On our production line environment HDFS cluster, this parameter is configured to 500ms, that is, when a new block is written in the datanode, it is not reported to the namenode immediately, but to wait 500ms. During this time period, the newly written block is reported to the namenode at one time.
15. Increase the upper limit of simultaneously opened file descriptors and network connections
Use the ulimit command to increase the maximum number of file descriptors that can be opened at the same time to an appropriate value. At the same time, adjust the kernel parameter net core. Somaxconn the number of network connections to a large enough value.

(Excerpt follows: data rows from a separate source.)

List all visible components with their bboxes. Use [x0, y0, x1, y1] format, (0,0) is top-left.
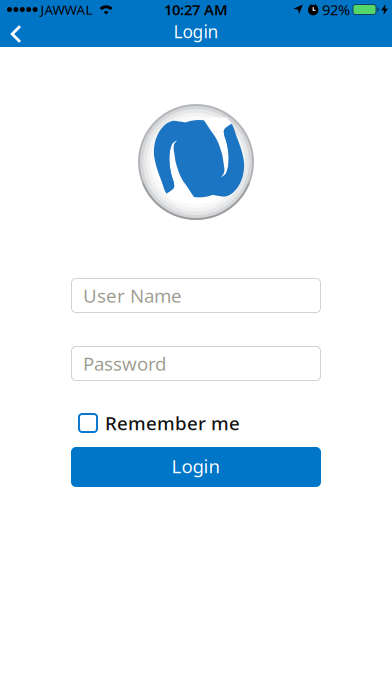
staticText: JAWWAL — [41, 1, 93, 18]
button[interactable]: Login — [71, 447, 321, 487]
staticText: Login — [172, 454, 220, 478]
staticText: User Name — [83, 283, 182, 308]
staticText: 10:27 AM — [164, 0, 228, 19]
staticText: Login — [174, 20, 218, 43]
staticText: Remember me — [105, 411, 240, 435]
textField[interactable]: User Name — [83, 283, 321, 308]
staticText: Password — [83, 351, 166, 376]
staticText: 92% — [322, 0, 350, 19]
secureTextField[interactable]: Password — [83, 351, 321, 376]
button[interactable]: Back — [0, 19, 22, 47]
button[interactable]: Remember me — [79, 411, 240, 435]
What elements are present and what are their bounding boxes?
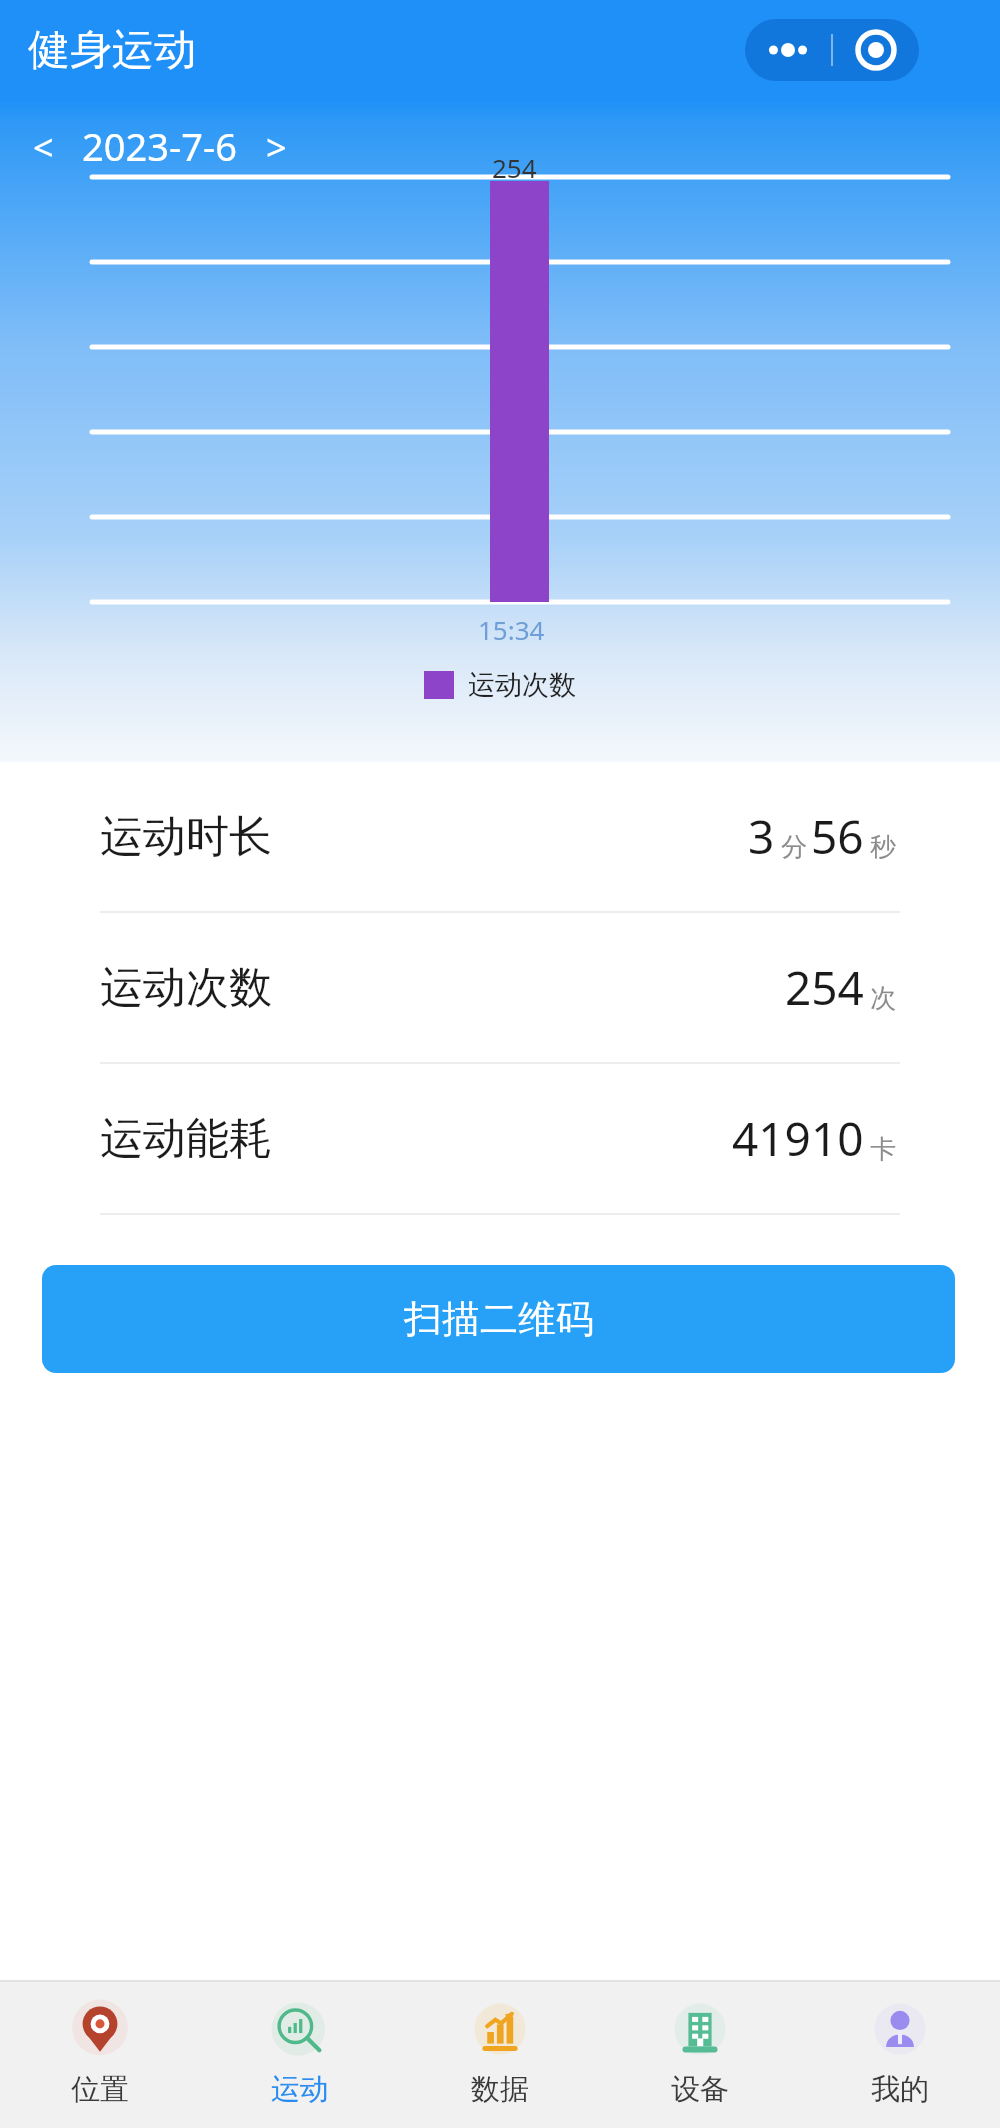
button[interactable]: 运动能耗 [100, 1064, 900, 1213]
button[interactable]: 设备 [600, 1982, 800, 2128]
button[interactable]: 运动时长 [100, 762, 900, 911]
staticText: 卡 [870, 1133, 896, 1166]
button[interactable]: 我的 [800, 1982, 1000, 2128]
button[interactable]: Previous day [20, 123, 66, 169]
staticText: 运动时长 [100, 810, 272, 864]
staticText: 254 [785, 956, 864, 1019]
staticText: 3 [748, 805, 775, 868]
staticText: 秒 [870, 831, 896, 864]
staticText: 我的 [871, 2071, 929, 2108]
staticText: 位置 [71, 2071, 129, 2108]
button[interactable]: 位置 [0, 1982, 200, 2128]
staticText: 次 [870, 982, 896, 1015]
staticText: 数据 [471, 2071, 529, 2108]
staticText: 运动能耗 [100, 1112, 272, 1166]
button[interactable]: 数据 [400, 1982, 600, 2128]
staticText: 分 [781, 831, 807, 864]
staticText: 设备 [671, 2071, 729, 2108]
staticText: 扫描二维码 [404, 1295, 594, 1343]
button[interactable]: 扫描二维码 [42, 1265, 955, 1373]
staticText: > [266, 123, 287, 169]
staticText: 2023-7-6 [82, 120, 237, 172]
staticText: 254 [492, 150, 537, 185]
button[interactable]: Close [833, 19, 919, 81]
staticText: 56 [811, 805, 864, 868]
button[interactable]: Next day [253, 123, 299, 169]
staticText: 15:34 [478, 612, 545, 647]
staticText: 运动 [271, 2071, 329, 2108]
button[interactable]: 运动次数 [100, 913, 900, 1062]
staticText: 运动次数 [100, 961, 272, 1015]
staticText: < [33, 123, 54, 169]
button[interactable]: More options [745, 19, 831, 81]
button[interactable]: 运动 [200, 1982, 400, 2128]
staticText: 41910 [732, 1107, 864, 1170]
staticText: 健身运动 [28, 24, 196, 77]
staticText: 运动次数 [468, 668, 576, 702]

Supplement: net core. The role of somaxconn
net. core. Somaxconn is a kernel parameter in Linux, which indicates the upper limit of the backlog of socket listen. What is a backlog? The backlog is the listening queue of the socket. When a request has not been processed or established, it will enter the backlog. The socket server can process all requests in the backlog at one time, and the processed requests are no longer in the listening queue. When the server processes the request slowly so that the listening queue is filled, the new request will be rejected. In Hadoop 1.0, the parameter IPC server. listen. queue. Size controls the length of the listening queue of the server socket, that is, the length of the backlog. The default value is 128. The Linux parameter net core. The default value of somaxconn is also 128. When the server is busy, such as namenode or jobtracker, 128 is not enough. In this way, we need to increase the backlog. For example, our cluster will IPC server. listen. queue. The size is set to 32768. In order to achieve the expected effect of the whole parameter, you also need to set the kernel parameter net core. Somaxconn is set to a value greater than or equal to 32768.